## Your objective
Print the whole listing, unchanged.
|---|
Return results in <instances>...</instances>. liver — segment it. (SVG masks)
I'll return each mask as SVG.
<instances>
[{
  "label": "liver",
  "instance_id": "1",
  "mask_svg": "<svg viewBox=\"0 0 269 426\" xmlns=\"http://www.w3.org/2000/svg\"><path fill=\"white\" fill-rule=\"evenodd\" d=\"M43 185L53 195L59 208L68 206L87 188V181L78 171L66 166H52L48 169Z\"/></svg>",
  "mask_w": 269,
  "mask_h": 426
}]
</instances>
|---|
## The answer
Return results in <instances>...</instances>. liver — segment it. (SVG masks)
I'll return each mask as SVG.
<instances>
[{
  "label": "liver",
  "instance_id": "1",
  "mask_svg": "<svg viewBox=\"0 0 269 426\" xmlns=\"http://www.w3.org/2000/svg\"><path fill=\"white\" fill-rule=\"evenodd\" d=\"M43 185L53 195L59 208L68 206L87 188V181L78 171L66 166H52L48 169Z\"/></svg>",
  "mask_w": 269,
  "mask_h": 426
}]
</instances>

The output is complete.